→ **WHAT THE TASK REQUIRES**
Skip the pictures and copy all the data that follows exactly.

→ **DATA FOR THIS TASK**
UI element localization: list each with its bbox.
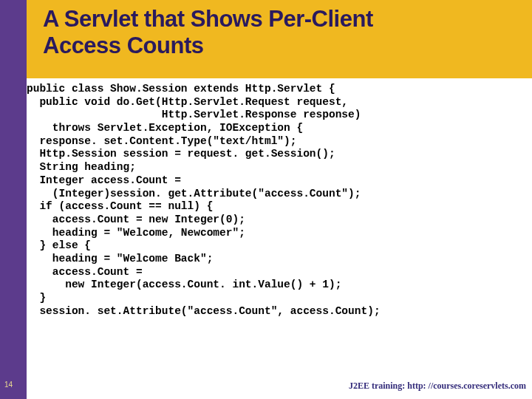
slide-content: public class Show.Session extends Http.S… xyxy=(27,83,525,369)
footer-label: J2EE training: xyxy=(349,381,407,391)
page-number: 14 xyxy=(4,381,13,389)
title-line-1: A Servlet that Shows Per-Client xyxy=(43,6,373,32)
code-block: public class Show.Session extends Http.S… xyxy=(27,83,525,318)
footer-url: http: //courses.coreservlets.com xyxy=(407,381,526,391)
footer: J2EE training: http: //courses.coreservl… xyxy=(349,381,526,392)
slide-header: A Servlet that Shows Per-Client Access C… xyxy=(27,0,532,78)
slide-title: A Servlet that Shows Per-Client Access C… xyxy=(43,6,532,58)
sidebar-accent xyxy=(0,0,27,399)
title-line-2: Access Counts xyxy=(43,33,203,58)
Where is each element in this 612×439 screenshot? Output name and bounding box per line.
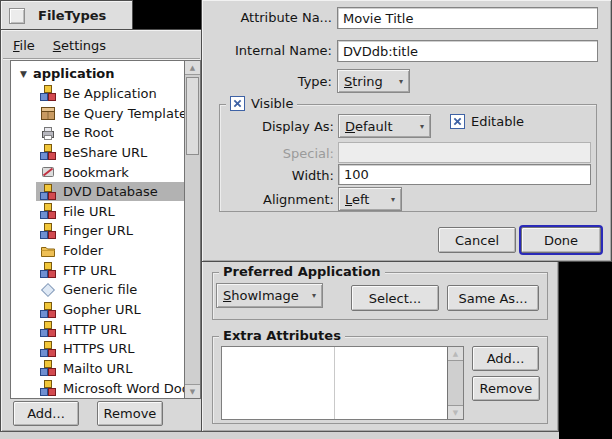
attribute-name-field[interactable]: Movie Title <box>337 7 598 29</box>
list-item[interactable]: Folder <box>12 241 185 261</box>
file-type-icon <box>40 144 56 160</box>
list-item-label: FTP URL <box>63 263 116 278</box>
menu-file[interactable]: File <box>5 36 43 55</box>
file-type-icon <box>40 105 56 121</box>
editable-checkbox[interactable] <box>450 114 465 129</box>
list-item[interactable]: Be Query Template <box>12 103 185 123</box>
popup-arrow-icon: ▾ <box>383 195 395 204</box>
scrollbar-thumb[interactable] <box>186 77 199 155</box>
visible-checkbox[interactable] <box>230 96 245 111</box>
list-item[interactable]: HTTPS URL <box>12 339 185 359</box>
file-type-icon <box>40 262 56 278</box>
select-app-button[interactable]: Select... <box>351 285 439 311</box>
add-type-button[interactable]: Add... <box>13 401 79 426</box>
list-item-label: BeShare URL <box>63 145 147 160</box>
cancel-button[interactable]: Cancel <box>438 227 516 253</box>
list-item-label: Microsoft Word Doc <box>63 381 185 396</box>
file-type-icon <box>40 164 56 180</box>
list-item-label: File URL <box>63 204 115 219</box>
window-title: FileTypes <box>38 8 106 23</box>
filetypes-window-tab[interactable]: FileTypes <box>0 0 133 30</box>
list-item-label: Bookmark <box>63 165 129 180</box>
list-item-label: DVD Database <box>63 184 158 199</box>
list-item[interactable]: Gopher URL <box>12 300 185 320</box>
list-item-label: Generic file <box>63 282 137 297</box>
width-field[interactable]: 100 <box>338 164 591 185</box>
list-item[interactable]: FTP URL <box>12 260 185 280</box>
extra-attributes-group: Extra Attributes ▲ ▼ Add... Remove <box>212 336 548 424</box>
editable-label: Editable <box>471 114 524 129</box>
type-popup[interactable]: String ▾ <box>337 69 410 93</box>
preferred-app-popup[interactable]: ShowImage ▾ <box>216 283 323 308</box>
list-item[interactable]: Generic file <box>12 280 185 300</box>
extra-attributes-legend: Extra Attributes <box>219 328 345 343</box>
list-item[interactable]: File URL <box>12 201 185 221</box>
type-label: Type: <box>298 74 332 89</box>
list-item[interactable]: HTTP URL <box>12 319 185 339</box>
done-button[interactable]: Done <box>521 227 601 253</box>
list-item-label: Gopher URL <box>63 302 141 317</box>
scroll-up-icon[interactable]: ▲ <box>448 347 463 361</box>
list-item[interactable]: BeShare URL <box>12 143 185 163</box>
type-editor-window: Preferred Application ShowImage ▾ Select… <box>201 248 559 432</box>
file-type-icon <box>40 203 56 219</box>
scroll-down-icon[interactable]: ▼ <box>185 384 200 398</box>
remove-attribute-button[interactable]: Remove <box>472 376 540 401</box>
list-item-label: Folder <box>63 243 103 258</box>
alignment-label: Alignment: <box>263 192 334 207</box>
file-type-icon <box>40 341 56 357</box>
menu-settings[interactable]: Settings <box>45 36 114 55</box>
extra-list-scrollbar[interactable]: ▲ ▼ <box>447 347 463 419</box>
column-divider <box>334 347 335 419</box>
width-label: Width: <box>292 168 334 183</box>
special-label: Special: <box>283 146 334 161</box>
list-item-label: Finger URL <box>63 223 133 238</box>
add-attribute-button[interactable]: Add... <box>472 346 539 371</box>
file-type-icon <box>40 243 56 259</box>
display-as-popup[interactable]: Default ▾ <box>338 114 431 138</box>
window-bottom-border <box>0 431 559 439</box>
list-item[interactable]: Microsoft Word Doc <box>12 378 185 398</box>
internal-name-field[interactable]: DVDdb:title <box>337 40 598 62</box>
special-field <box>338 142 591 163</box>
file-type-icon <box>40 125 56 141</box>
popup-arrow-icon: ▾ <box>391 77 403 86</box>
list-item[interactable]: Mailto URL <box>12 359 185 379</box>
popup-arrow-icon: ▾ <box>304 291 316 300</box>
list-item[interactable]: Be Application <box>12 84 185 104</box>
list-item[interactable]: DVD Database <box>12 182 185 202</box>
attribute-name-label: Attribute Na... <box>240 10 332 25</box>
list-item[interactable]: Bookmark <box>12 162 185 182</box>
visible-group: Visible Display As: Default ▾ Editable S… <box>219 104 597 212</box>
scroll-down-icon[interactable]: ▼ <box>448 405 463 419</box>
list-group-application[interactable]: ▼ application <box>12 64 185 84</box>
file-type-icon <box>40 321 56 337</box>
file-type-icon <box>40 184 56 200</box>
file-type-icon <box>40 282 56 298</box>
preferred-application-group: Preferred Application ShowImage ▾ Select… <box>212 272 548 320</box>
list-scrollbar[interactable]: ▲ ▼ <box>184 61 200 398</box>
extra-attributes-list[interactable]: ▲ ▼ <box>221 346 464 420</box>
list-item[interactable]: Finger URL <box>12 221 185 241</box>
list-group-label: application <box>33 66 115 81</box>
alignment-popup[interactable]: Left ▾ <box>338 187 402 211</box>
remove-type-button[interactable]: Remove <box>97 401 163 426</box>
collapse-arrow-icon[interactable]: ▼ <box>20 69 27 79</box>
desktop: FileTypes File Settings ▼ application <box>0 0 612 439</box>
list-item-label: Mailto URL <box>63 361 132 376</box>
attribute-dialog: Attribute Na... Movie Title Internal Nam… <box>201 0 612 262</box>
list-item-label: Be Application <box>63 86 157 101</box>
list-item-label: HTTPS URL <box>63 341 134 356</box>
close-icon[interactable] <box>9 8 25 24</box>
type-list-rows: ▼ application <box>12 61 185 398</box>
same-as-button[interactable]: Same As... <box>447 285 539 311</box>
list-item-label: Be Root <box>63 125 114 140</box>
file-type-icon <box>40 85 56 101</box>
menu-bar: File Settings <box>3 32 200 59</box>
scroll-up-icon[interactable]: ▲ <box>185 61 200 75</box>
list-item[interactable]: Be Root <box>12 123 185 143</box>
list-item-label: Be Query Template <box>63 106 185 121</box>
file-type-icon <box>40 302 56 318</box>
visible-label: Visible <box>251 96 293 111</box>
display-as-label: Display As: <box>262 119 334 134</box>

→ **TASK ANSWER**
UI element localization: list each with its bbox.
slide-content: public class Show.Session extends Http.S… xyxy=(27,83,525,369)
footer-label: J2EE training: xyxy=(349,381,407,391)
page-number: 14 xyxy=(4,381,13,389)
title-line-1: A Servlet that Shows Per-Client xyxy=(43,6,373,32)
code-block: public class Show.Session extends Http.S… xyxy=(27,83,525,318)
footer-url: http: //courses.coreservlets.com xyxy=(407,381,526,391)
footer: J2EE training: http: //courses.coreservl… xyxy=(349,381,526,392)
slide-header: A Servlet that Shows Per-Client Access C… xyxy=(27,0,532,78)
slide-title: A Servlet that Shows Per-Client Access C… xyxy=(43,6,532,58)
sidebar-accent xyxy=(0,0,27,399)
title-line-2: Access Counts xyxy=(43,33,203,58)
Where is each element in this 612×439 screenshot? Output name and bounding box per line.
attribute-name-field[interactable]: Movie Title <box>337 7 598 29</box>
list-item[interactable]: Folder <box>12 241 185 261</box>
file-type-icon <box>40 144 56 160</box>
list-item-label: FTP URL <box>63 263 116 278</box>
menu-file[interactable]: File <box>5 36 43 55</box>
file-type-icon <box>40 105 56 121</box>
editable-checkbox[interactable] <box>450 114 465 129</box>
list-item[interactable]: Be Query Template <box>12 103 185 123</box>
popup-arrow-icon: ▾ <box>383 195 395 204</box>
scrollbar-thumb[interactable] <box>186 77 199 155</box>
visible-checkbox[interactable] <box>230 96 245 111</box>
list-item[interactable]: HTTPS URL <box>12 339 185 359</box>
file-type-icon <box>40 262 56 278</box>
select-app-button[interactable]: Select... <box>351 285 439 311</box>
add-type-button[interactable]: Add... <box>13 401 79 426</box>
list-item-label: BeShare URL <box>63 145 147 160</box>
cancel-button[interactable]: Cancel <box>438 227 516 253</box>
list-item-label: Microsoft Word Doc <box>63 381 185 396</box>
file-type-icon <box>40 164 56 180</box>
list-item-label: File URL <box>63 204 115 219</box>
window-title: FileTypes <box>38 8 106 23</box>
filetypes-window-tab[interactable]: FileTypes <box>0 0 133 30</box>
list-item-label: Bookmark <box>63 165 129 180</box>
list-item-label: DVD Database <box>63 184 158 199</box>
list-item[interactable]: Gopher URL <box>12 300 185 320</box>
list-item-label: Generic file <box>63 282 137 297</box>
width-field[interactable]: 100 <box>338 164 591 185</box>
list-item[interactable]: FTP URL <box>12 260 185 280</box>
extra-attributes-group: Extra Attributes ▲ ▼ Add... Remove <box>212 336 548 424</box>
editable-label: Editable <box>471 114 524 129</box>
type-popup[interactable]: String ▾ <box>337 69 410 93</box>
preferred-app-popup[interactable]: ShowImage ▾ <box>216 283 323 308</box>
list-item[interactable]: Generic file <box>12 280 185 300</box>
extra-attributes-legend: Extra Attributes <box>219 328 345 343</box>
list-item[interactable]: File URL <box>12 201 185 221</box>
type-label: Type: <box>298 74 332 89</box>
list-item[interactable]: HTTP URL <box>12 319 185 339</box>
done-button[interactable]: Done <box>521 227 601 253</box>
list-item-label: Gopher URL <box>63 302 141 317</box>
scroll-up-icon[interactable]: ▲ <box>448 347 463 361</box>
list-item[interactable]: BeShare URL <box>12 143 185 163</box>
type-editor-window: Preferred Application ShowImage ▾ Select… <box>201 248 559 432</box>
file-type-icon <box>40 203 56 219</box>
scroll-down-icon[interactable]: ▼ <box>185 384 200 398</box>
remove-attribute-button[interactable]: Remove <box>472 376 540 401</box>
list-item-label: Folder <box>63 243 103 258</box>
alignment-label: Alignment: <box>263 192 334 207</box>
file-type-icon <box>40 341 56 357</box>
menu-settings[interactable]: Settings <box>45 36 114 55</box>
extra-list-scrollbar[interactable]: ▲ ▼ <box>447 347 463 419</box>
column-divider <box>334 347 335 419</box>
width-label: Width: <box>292 168 334 183</box>
special-label: Special: <box>283 146 334 161</box>
list-item-label: Finger URL <box>63 223 133 238</box>
add-attribute-button[interactable]: Add... <box>472 346 539 371</box>
file-type-icon <box>40 243 56 259</box>
display-as-popup[interactable]: Default ▾ <box>338 114 431 138</box>
window-bottom-border <box>0 431 559 439</box>
list-item[interactable]: Microsoft Word Doc <box>12 378 185 398</box>
internal-name-field[interactable]: DVDdb:title <box>337 40 598 62</box>
special-field <box>338 142 591 163</box>
file-type-icon <box>40 125 56 141</box>
popup-arrow-icon: ▾ <box>391 77 403 86</box>
list-item[interactable]: Mailto URL <box>12 359 185 379</box>
popup-arrow-icon: ▾ <box>304 291 316 300</box>
list-item[interactable]: Be Application <box>12 84 185 104</box>
list-item[interactable]: DVD Database <box>12 182 185 202</box>
attribute-name-label: Attribute Na... <box>240 10 332 25</box>
list-item[interactable]: Bookmark <box>12 162 185 182</box>
visible-group: Visible Display As: Default ▾ Editable S… <box>219 104 597 212</box>
scroll-down-icon[interactable]: ▼ <box>448 405 463 419</box>
list-group-application[interactable]: ▼ application <box>12 64 185 84</box>
file-type-icon <box>40 321 56 337</box>
file-type-icon <box>40 184 56 200</box>
file-type-icon <box>40 282 56 298</box>
preferred-application-group: Preferred Application ShowImage ▾ Select… <box>212 272 548 320</box>
list-scrollbar[interactable]: ▲ ▼ <box>184 61 200 398</box>
extra-attributes-list[interactable]: ▲ ▼ <box>221 346 464 420</box>
list-item[interactable]: Finger URL <box>12 221 185 241</box>
list-group-label: application <box>33 66 115 81</box>
alignment-popup[interactable]: Left ▾ <box>338 187 402 211</box>
remove-type-button[interactable]: Remove <box>97 401 163 426</box>
collapse-arrow-icon[interactable]: ▼ <box>20 69 27 79</box>
desktop: FileTypes File Settings ▼ application <box>0 0 612 439</box>
list-item-label: Mailto URL <box>63 361 132 376</box>
attribute-dialog: Attribute Na... Movie Title Internal Nam… <box>201 0 612 262</box>
list-item-label: Be Application <box>63 86 157 101</box>
list-item-label: HTTPS URL <box>63 341 134 356</box>
close-icon[interactable] <box>9 8 25 24</box>
type-list-rows: ▼ application <box>12 61 185 398</box>
same-as-button[interactable]: Same As... <box>447 285 539 311</box>
list-item-label: Be Root <box>63 125 114 140</box>
file-type-icon <box>40 85 56 101</box>
menu-bar: File Settings <box>3 32 200 59</box>
scroll-up-icon[interactable]: ▲ <box>185 61 200 75</box>
list-item[interactable]: Be Root <box>12 123 185 143</box>
list-item-label: Be Query Template <box>63 106 185 121</box>
file-type-icon <box>40 302 56 318</box>
visible-label: Visible <box>251 96 293 111</box>
display-as-label: Display As: <box>262 119 334 134</box>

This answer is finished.